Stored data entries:
• • • • •

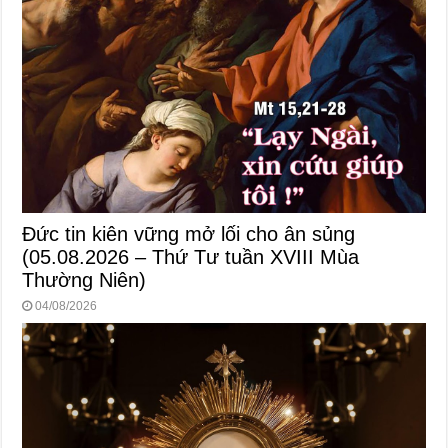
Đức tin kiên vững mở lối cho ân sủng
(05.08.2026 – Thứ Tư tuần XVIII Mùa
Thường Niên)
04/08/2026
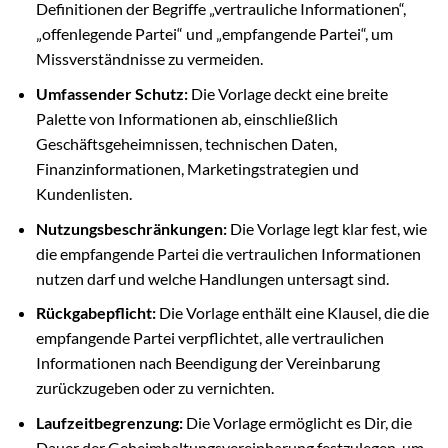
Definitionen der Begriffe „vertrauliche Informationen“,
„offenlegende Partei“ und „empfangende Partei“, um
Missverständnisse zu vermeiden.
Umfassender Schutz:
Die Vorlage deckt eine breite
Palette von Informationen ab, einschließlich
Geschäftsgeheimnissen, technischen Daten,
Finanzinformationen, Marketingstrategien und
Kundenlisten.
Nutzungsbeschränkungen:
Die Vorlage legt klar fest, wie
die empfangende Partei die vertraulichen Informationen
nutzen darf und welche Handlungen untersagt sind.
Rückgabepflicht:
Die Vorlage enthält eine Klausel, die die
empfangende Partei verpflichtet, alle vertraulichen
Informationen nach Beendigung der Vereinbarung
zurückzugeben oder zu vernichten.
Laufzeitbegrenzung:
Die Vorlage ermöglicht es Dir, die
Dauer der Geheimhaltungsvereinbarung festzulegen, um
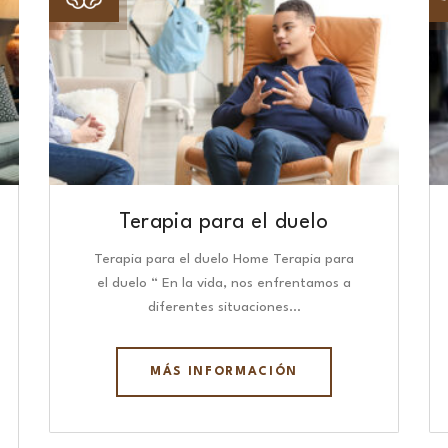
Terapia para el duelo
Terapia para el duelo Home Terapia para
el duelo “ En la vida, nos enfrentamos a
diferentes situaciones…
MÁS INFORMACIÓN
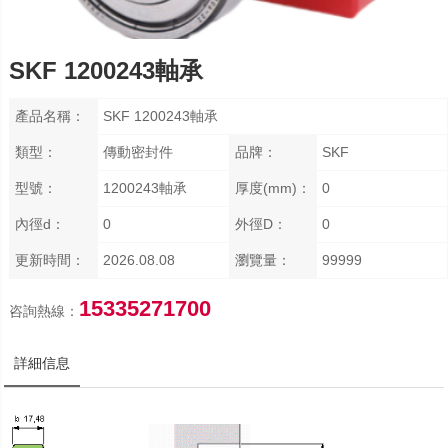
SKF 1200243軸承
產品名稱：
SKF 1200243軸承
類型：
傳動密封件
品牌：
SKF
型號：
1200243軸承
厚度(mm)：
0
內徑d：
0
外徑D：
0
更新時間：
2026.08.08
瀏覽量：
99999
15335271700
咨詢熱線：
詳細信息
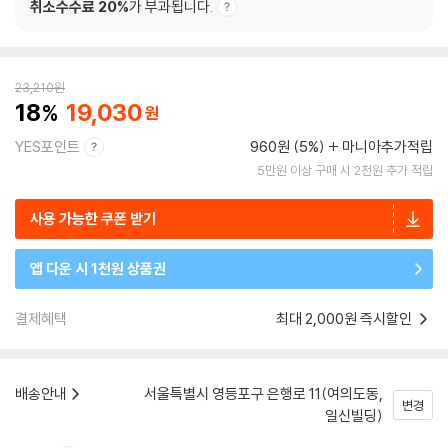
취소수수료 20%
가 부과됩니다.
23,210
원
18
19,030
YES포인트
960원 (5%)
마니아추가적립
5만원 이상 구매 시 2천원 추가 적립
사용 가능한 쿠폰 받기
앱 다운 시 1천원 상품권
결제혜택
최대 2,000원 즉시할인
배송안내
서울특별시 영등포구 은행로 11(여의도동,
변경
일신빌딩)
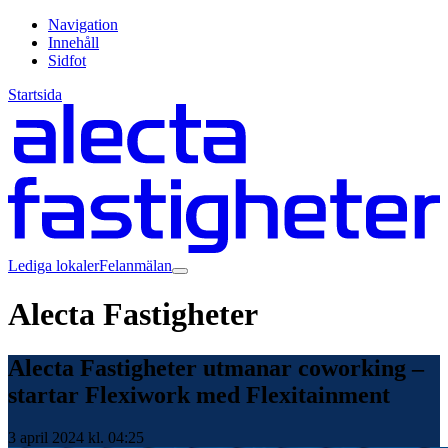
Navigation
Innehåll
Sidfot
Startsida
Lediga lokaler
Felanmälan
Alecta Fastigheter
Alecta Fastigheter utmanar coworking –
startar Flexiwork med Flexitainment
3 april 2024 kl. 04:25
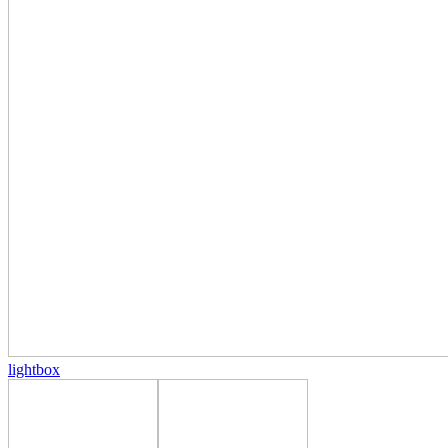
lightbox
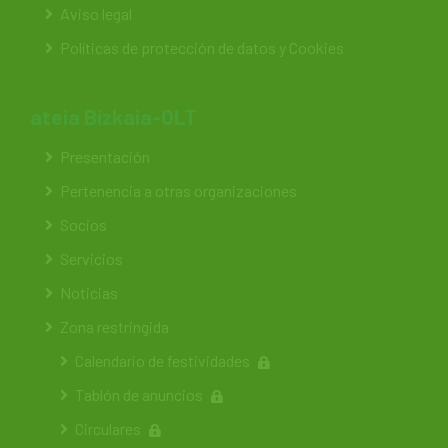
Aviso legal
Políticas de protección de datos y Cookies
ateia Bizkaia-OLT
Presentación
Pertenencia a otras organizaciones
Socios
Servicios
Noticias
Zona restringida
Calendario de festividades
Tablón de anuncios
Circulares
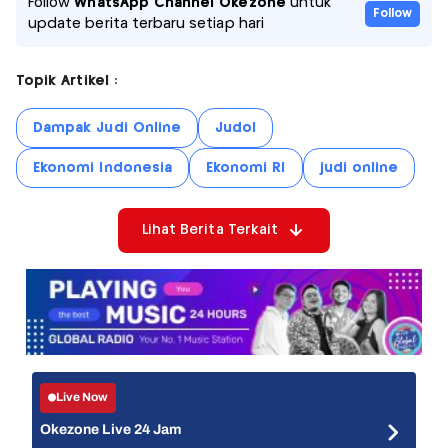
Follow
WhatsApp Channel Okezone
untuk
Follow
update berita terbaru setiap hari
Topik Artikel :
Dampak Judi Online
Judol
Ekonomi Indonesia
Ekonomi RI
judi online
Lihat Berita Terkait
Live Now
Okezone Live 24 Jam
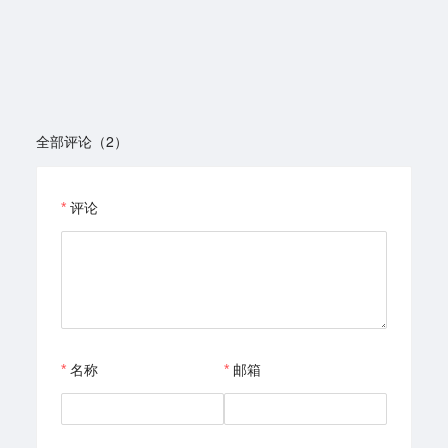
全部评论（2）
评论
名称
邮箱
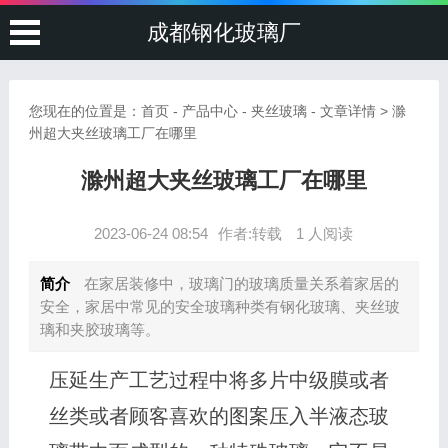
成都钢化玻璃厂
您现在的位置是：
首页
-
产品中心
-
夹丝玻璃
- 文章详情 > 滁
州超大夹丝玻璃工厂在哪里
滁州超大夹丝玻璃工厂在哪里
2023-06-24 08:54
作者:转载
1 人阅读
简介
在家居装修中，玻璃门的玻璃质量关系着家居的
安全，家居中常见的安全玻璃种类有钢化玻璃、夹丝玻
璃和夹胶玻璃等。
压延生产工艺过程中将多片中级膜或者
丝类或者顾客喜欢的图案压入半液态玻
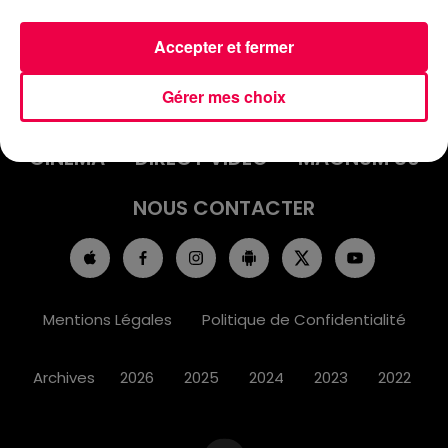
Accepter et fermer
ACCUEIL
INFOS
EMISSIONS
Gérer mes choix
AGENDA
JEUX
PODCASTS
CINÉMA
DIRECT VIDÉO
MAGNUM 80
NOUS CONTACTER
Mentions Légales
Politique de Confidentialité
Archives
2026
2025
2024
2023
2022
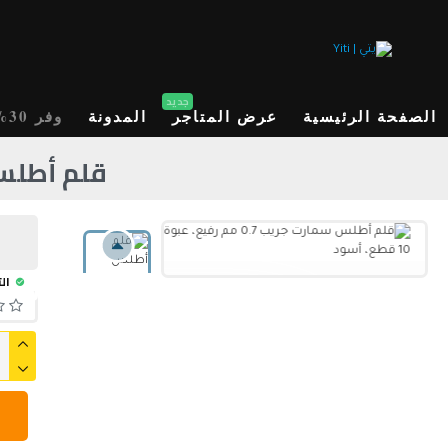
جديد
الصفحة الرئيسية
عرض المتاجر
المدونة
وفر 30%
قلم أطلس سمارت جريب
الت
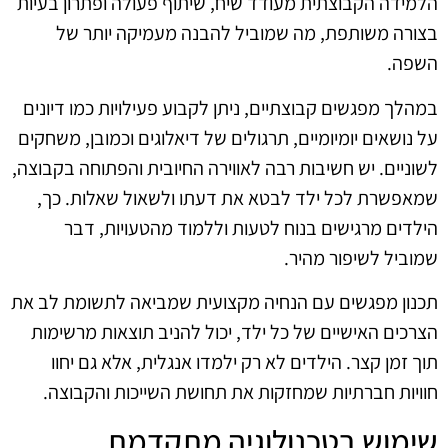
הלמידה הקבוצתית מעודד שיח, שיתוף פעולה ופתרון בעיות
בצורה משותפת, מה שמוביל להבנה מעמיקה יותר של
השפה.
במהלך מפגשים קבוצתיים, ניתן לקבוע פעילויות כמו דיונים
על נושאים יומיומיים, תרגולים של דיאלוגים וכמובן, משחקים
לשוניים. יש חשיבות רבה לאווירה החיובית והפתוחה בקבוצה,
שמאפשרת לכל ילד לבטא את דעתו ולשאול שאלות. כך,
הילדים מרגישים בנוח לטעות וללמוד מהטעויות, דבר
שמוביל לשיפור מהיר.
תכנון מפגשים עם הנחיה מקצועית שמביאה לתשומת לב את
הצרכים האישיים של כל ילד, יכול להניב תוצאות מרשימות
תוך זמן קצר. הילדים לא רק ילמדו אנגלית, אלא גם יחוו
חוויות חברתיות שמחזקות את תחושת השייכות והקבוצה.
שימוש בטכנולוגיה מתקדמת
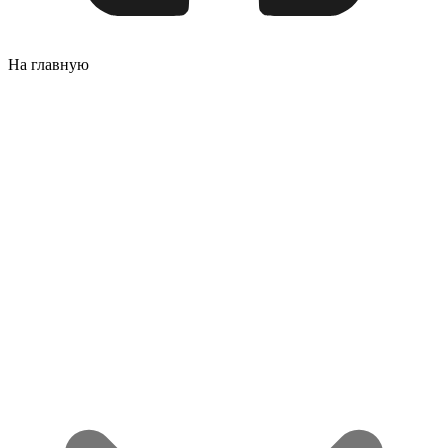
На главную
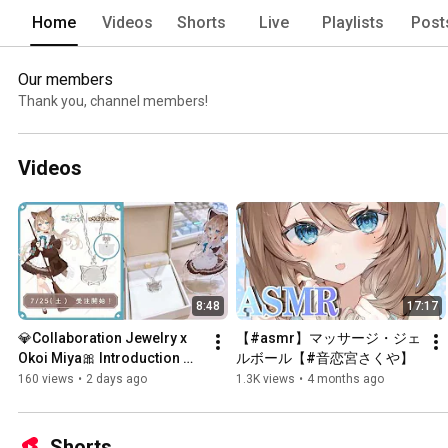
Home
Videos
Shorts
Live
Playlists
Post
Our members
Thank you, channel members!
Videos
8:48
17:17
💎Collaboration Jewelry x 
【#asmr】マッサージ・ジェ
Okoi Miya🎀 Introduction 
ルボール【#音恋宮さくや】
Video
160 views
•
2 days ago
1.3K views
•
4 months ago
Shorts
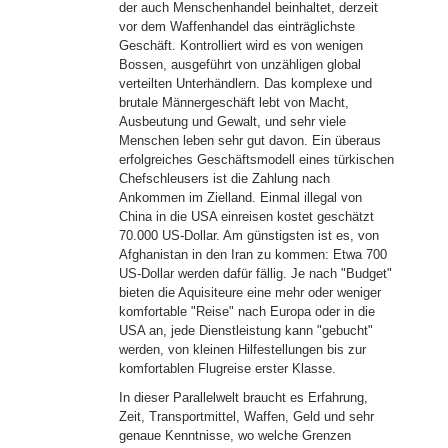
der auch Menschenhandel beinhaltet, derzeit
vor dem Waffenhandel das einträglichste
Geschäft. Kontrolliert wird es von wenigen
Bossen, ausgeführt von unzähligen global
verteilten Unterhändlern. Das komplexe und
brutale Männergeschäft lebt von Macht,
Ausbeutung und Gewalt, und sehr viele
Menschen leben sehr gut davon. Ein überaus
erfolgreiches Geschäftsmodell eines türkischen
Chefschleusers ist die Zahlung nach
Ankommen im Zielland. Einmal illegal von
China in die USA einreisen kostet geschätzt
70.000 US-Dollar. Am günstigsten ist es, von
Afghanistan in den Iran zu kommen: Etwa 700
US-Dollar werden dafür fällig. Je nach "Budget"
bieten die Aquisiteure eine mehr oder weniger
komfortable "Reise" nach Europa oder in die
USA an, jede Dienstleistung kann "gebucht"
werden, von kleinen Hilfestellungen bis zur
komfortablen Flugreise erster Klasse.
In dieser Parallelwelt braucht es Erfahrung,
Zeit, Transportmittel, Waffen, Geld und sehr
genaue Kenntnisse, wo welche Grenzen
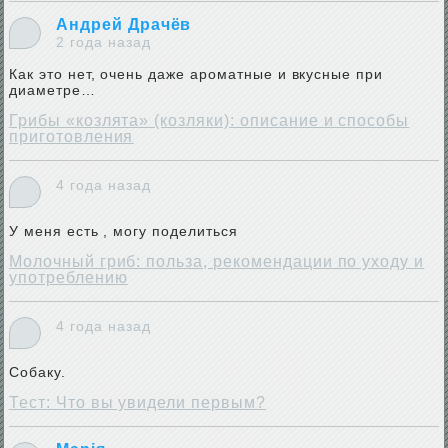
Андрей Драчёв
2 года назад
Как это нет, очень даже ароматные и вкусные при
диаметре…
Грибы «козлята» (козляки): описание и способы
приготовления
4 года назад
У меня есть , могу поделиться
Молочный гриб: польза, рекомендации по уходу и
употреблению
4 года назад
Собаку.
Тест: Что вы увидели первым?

• • • • •

PROBLEM STATEMENT:
The entries above are to be copied exactly, with every picture left out.

EXERCISE RESULT:
Đức tin kiên vững mở lối cho ân sủng
(05.08.2026 – Thứ Tư tuần XVIII Mùa
Thường Niên)
04/08/2026
Definitionen der Begriffe „vertrauliche Informationen“,
„offenlegende Partei“ und „empfangende Partei“, um
Missverständnisse zu vermeiden.
Umfassender Schutz:
Die Vorlage deckt eine breite
Palette von Informationen ab, einschließlich
Geschäftsgeheimnissen, technischen Daten,
Finanzinformationen, Marketingstrategien und
Kundenlisten.
Nutzungsbeschränkungen:
Die Vorlage legt klar fest, wie
die empfangende Partei die vertraulichen Informationen
nutzen darf und welche Handlungen untersagt sind.
Rückgabepflicht:
Die Vorlage enthält eine Klausel, die die
empfangende Partei verpflichtet, alle vertraulichen
Informationen nach Beendigung der Vereinbarung
zurückzugeben oder zu vernichten.
Laufzeitbegrenzung:
Die Vorlage ermöglicht es Dir, die
Dauer der Geheimhaltungsvereinbarung festzulegen, um
Terapia para el duelo
Terapia para el duelo Home Terapia para
el duelo “ En la vida, nos enfrentamos a
diferentes situaciones…
MÁS INFORMACIÓN
SKF 1200243軸承
產品名稱：
SKF 1200243軸承
類型：
傳動密封件
品牌：
SKF
型號：
1200243軸承
厚度(mm)：
0
內徑d：
0
外徑D：
0
更新時間：
2026.08.08
瀏覽量：
99999
15335271700
咨詢熱線：
詳細信息
취소수수료 20%
가 부과됩니다.
23,210
원
18
19,030
YES포인트
960원 (5%)
마니아추가적립
5만원 이상 구매 시 2천원 추가 적립
사용 가능한 쿠폰 받기
앱 다운 시 1천원 상품권
결제혜택
최대 2,000원 즉시할인
배송안내
서울특별시 영등포구 은행로 11(여의도동,
변경
일신빌딩)
Navigation
Innehåll
Sidfot
Startsida
Lediga lokaler
Felanmälan
Alecta Fastigheter
Alecta Fastigheter utmanar coworking –
startar Flexiwork med Flexitainment
3 april 2024 kl. 04:25
lightbox
Aviso legal
Políticas de protección de datos y Cookies
ateia Bizkaia-OLT
Presentación
Pertenencia a otras organizaciones
Socios
Servicios
Noticias
Zona restringida
Calendario de festividades
Tablón de anuncios
Circulares
Follow
WhatsApp Channel Okezone
untuk
Follow
update berita terbaru setiap hari
Topik Artikel :
Dampak Judi Online
Judol
Ekonomi Indonesia
Ekonomi RI
judi online
Lihat Berita Terkait
Live Now
Okezone Live 24 Jam
全部评论（2）
评论
名称
邮箱
成都钢化玻璃厂
您现在的位置是：
首页
-
产品中心
-
夹丝玻璃
- 文章详情 > 滁
州超大夹丝玻璃工厂在哪里
滁州超大夹丝玻璃工厂在哪里
2023-06-24 08:54
作者:转载
1 人阅读
简介
在家居装修中，玻璃门的玻璃质量关系着家居的
安全，家居中常见的安全玻璃种类有钢化玻璃、夹丝玻
璃和夹胶玻璃等。
压延生产工艺过程中将多片中级膜或者
丝类或者顾客喜欢的图案压入半液态玻
Accepter et fermer
ACCUEIL
INFOS
EMISSIONS
Gérer mes choix
AGENDA
JEUX
PODCASTS
CINÉMA
DIRECT VIDÉO
MAGNUM 80
NOUS CONTACTER
Mentions Légales
Politique de Confidentialité
Archives
2026
2025
2024
2023
2022
جديد
الصفحة الرئيسية
عرض المتاجر
المدونة
وفر 30%
قلم أطلس سمارت جريب
الت
הלמידה הקבוצתית מעודד שיח, שיתוף פעולה ופתרון בעיות
בצורה משותפת, מה שמוביל להבנה מעמיקה יותר של
השפה.
במהלך מפגשים קבוצתיים, ניתן לקבוע פעילויות כמו דיונים
על נושאים יומיומיים, תרגולים של דיאלוגים וכמובן, משחקים
לשוניים. יש חשיבות רבה לאווירה החיובית והפתוחה בקבוצה,
שמאפשרת לכל ילד לבטא את דעתו ולשאול שאלות. כך,
הילדים מרגישים בנוח לטעות וללמוד מהטעויות, דבר
שמוביל לשיפור מהיר.
תכנון מפגשים עם הנחיה מקצועית שמביאה לתשומת לב את
הצרכים האישיים של כל ילד, יכול להניב תוצאות מרשימות
תוך זמן קצר. הילדים לא רק ילמדו אנגלית, אלא גם יחוו
חוויות חברתיות שמחזקות את תחושת השייכות והקבוצה.
שימוש בטכנולוגיה מתקדמת
На главную
Home
Videos
Shorts
Live
Playlists
Post
Our members
Thank you, channel members!
Videos
8:48
17:17
💎Collaboration Jewelry x 
【#asmr】マッサージ・ジェ
Okoi Miya🎀 Introduction 
ルボール【#音恋宮さくや】
Video
160 views
•
2 days ago
1.3K views
•
4 months ago
Shorts
der auch Menschenhandel beinhaltet, derzeit
vor dem Waffenhandel das einträglichste
Geschäft. Kontrolliert wird es von wenigen
Bossen, ausgeführt von unzähligen global
verteilten Unterhändlern. Das komplexe und
brutale Männergeschäft lebt von Macht,
Ausbeutung und Gewalt, und sehr viele
Menschen leben sehr gut davon. Ein überaus
erfolgreiches Geschäftsmodell eines türkischen
Chefschleusers ist die Zahlung nach
Ankommen im Zielland. Einmal illegal von
China in die USA einreisen kostet geschätzt
70.000 US-Dollar. Am günstigsten ist es, von
Afghanistan in den Iran zu kommen: Etwa 700
US-Dollar werden dafür fällig. Je nach "Budget"
bieten die Aquisiteure eine mehr oder weniger
komfortable "Reise" nach Europa oder in die
USA an, jede Dienstleistung kann "gebucht"
werden, von kleinen Hilfestellungen bis zur
komfortablen Flugreise erster Klasse.
In dieser Parallelwelt braucht es Erfahrung,
Zeit, Transportmittel, Waffen, Geld und sehr
genaue Kenntnisse, wo welche Grenzen
Андрей Драчёв
2 года назад
Как это нет, очень даже ароматные и вкусные при
диаметре…
Грибы «козлята» (козляки): описание и способы
приготовления
4 года назад
У меня есть , могу поделиться
Молочный гриб: польза, рекомендации по уходу и
употреблению
4 года назад
Собаку.
Тест: Что вы увидели первым?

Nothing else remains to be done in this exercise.